Tuesday, August 19, 2003
Lessons from the Blackout
From my college friend Jeff Zoldan, who lives in Brooklyn (Park Slope), and runs a used furniture business in Manhattan. Here is his interesting and funny take on the blackout :
Zoldan's Lessons from the Blackout1) I like my beverages cold.
2) Without electricity, we are like any other third world country, perhaps even worse off.
3) Cell phones don't really work too well during emergencies.
4) Sleeping is difficult when you are drenched in sweat and not lying on a beach.
5) I prefer "light pollution," which doesn't allow you to normally see the stars in the skies from big cities like NY, over the blank darkness and stillness of a city in a blackout. If seeing stars at night is your thing, there is always the state of Maine.
6) We need to regulate utilities.
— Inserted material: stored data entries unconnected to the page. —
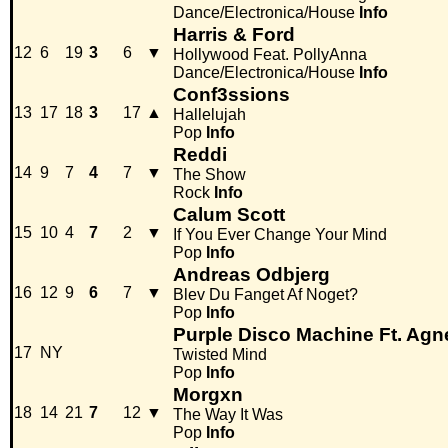
Dance/Electronica/House
Info
Harris & Ford
12
6
19
3
6
▼
Hollywood Feat. PollyAnna
Dance/Electronica/House
Info
Conf3ssions
13
17
18
3
17
▲
Hallelujah
Pop
Info
Reddi
14
9
7
4
7
▼
The Show
Rock
Info
Calum Scott
15
10
4
7
2
▼
If You Ever Change Your Mind
Pop
Info
Andreas Odbjerg
16
12
9
6
7
▼
Blev Du Fanget Af Noget?
Pop
Info
Purple Disco Machine Ft. Agn
17
NY
Twisted Mind
Pop
Info
Morgxn
18
14
21
7
12
▼
The Way It Was
Pop
Info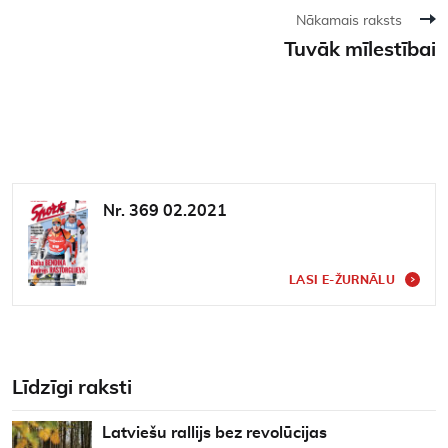
Nākamais raksts
Tuvāk mīlestībai
Nr. 369 02.2021
LASI E-ŽURNĀLU
Līdzīgi raksti
Latviešu rallijs bez revolūcijas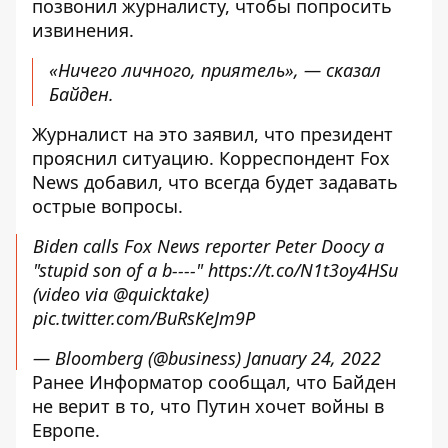
позвонил журналисту, чтобы попросить
извинения.
«Ничего личного, приятель», — сказал
Байден.
Журналист на это заявил, что президент
прояснил ситуацию. Корреспондент Fox
News добавил, что всегда будет задавать
острые вопросы.
Biden calls Fox News reporter Peter Doocy a
"stupid son of a b----"
https://t.co/N1t3oy4HSu
(video via
@quicktake
)
pic.twitter.com/BuRsKeJm9P
— Bloomberg (@business)
January 24, 2022
Ранее Информатор сообщал, что
Байден
не верит в то, что Путин хочет войны
в
Европе.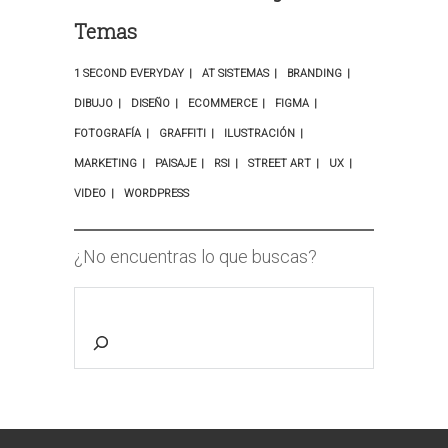
Temas
1 SECOND EVERYDAY
AT SISTEMAS
BRANDING
DIBUJO
DISEÑO
ECOMMERCE
FIGMA
FOTOGRAFÍA
GRAFFITI
ILUSTRACIÓN
MARKETING
PAISAJE
RSI
STREET ART
UX
VIDEO
WORDPRESS
¿No encuentras lo que buscas?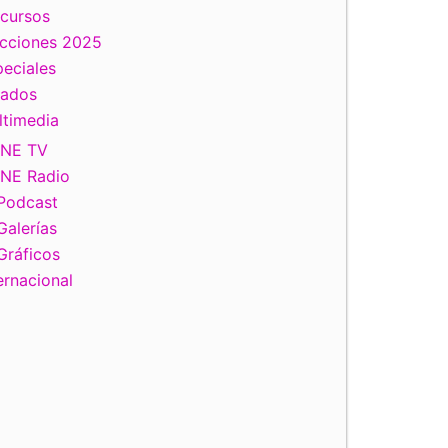
scursos
ecciones 2025
eciales
tados
ltimedia
INE TV
INE Radio
Podcast
Galerías
Gráficos
ernacional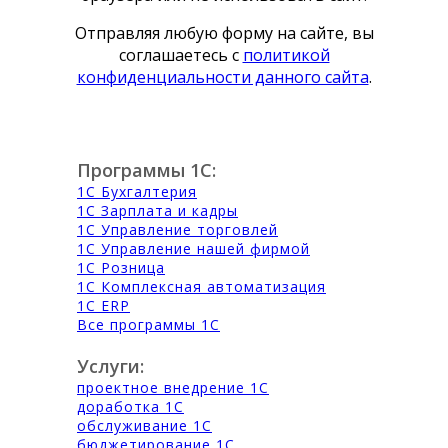
Отправляя любую форму на сайте, вы
соглашаетесь с
политикой
конфиденциальности данного сайта
.
Программы 1С:
1С Бухгалтерия
1С Зарплата и кадры
1С Управление торговлей
1С Управление нашей фирмой
1С Розница
1С Комплексная автоматизация
1С ERP
Все программы 1С
Услуги:
проектное внедрение 1С
доработка 1С
обслуживание 1С
бюджетирование 1С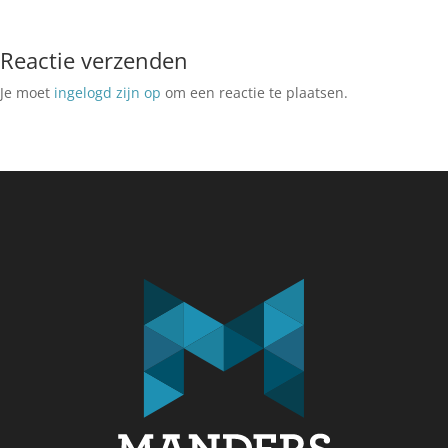
Reactie verzenden
Je moet
ingelogd zijn op
om een reactie te plaatsen.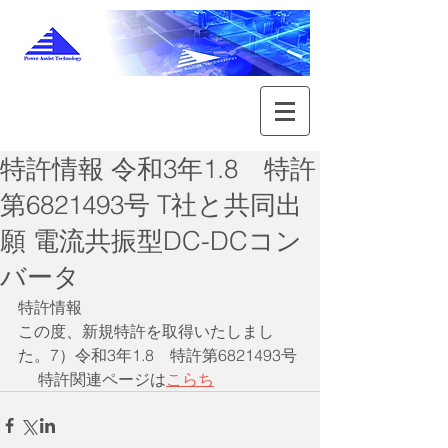
特許情報 令和3年1.8 特許
第6821493号 T社と共同出
願 電流共振型DC-DCコン
バータ
特許情報
この度、新規特許を取得いたしまし
た。7）令和3年1.8　特許第6821493号​​
　 特許関連ページは
こらち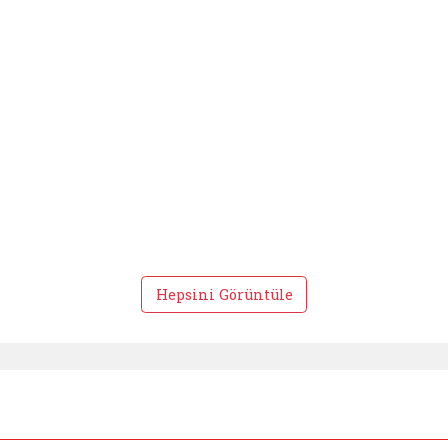
Hepsini Görüntüle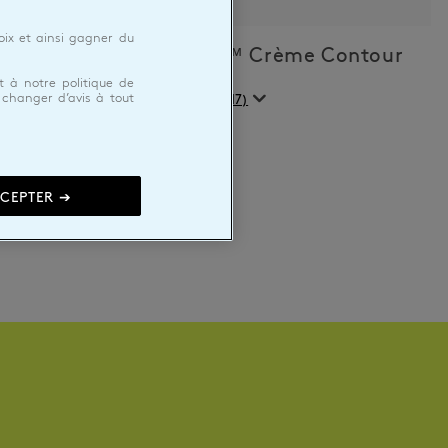
67,00 €
ix et ainsi gagner du
Baume
C-Tango™ Crème Contour
des Yeux
 à notre politique de
(117)
z changer d’avis à tout
67,00 €
CEPTER ➔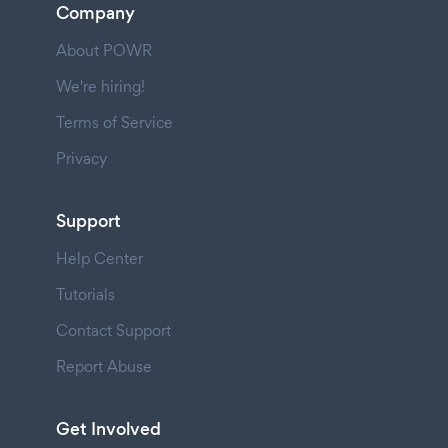
Company
About POWR
We're hiring!
Terms of Service
Privacy
Support
Help Center
Tutorials
Contact Support
Report Abuse
Get Involved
The Republican and pro-business lobbies who have forever cried for deregulation in the name of an efficient marketplace that will deliver the best and most efficient services at the best prices is total bullshit. The only thing that we are guranteed in an deregualted atmosphere is that all parties will only take whatever action is in their self-interest. If the businessperson's self-interest happens to coincide with the public's need, we're in luck. But if not, whoa nelly!
7) The Bush Administration will use this latest blackout incident to further gut environmental protections (nuclear reactors in Queens, right?) and to push for faster and deeper drilling in the Arctic National Wilderness Refuge.They will also push for more credits for the utilities that started this whole fiasco because there is nothing more certain than the Republicans shamelessly using misfortune to reward their supporters for failure.
8) Perhaps Al Quaeda may not be as entrenched in the US or NY as we have been led to believe? I don't want to mitigate the possible dangers of lunatic Muslims who live here among us but if there are "sleeper cells" poised to strike, what the hell are they waiting for? Wouldn't Thursday evening have been a prime time to do something, anything, to unsettle an already unsettled populace? Come on, how hard would it be even for a stupid Arab terrorist to drop a small homemade explosive device in a corner garbage can? We're not talking sophisticated planning. So my premise is: if not now, when? Maybe the bogeyman doesn't lurk in every shadow as the Govt. would have us believe so that they can continue to curtail civil rights in the name of fighting nameless terrorism?
9) Nothing beats the sound of the hum of an air conditioner on a hot summer evening.
As always, Jeff raises some interesting points. If he wasn't such a technophobe, it'd be up on his blog. But since he doesn't and I do, (with his permission), here it is.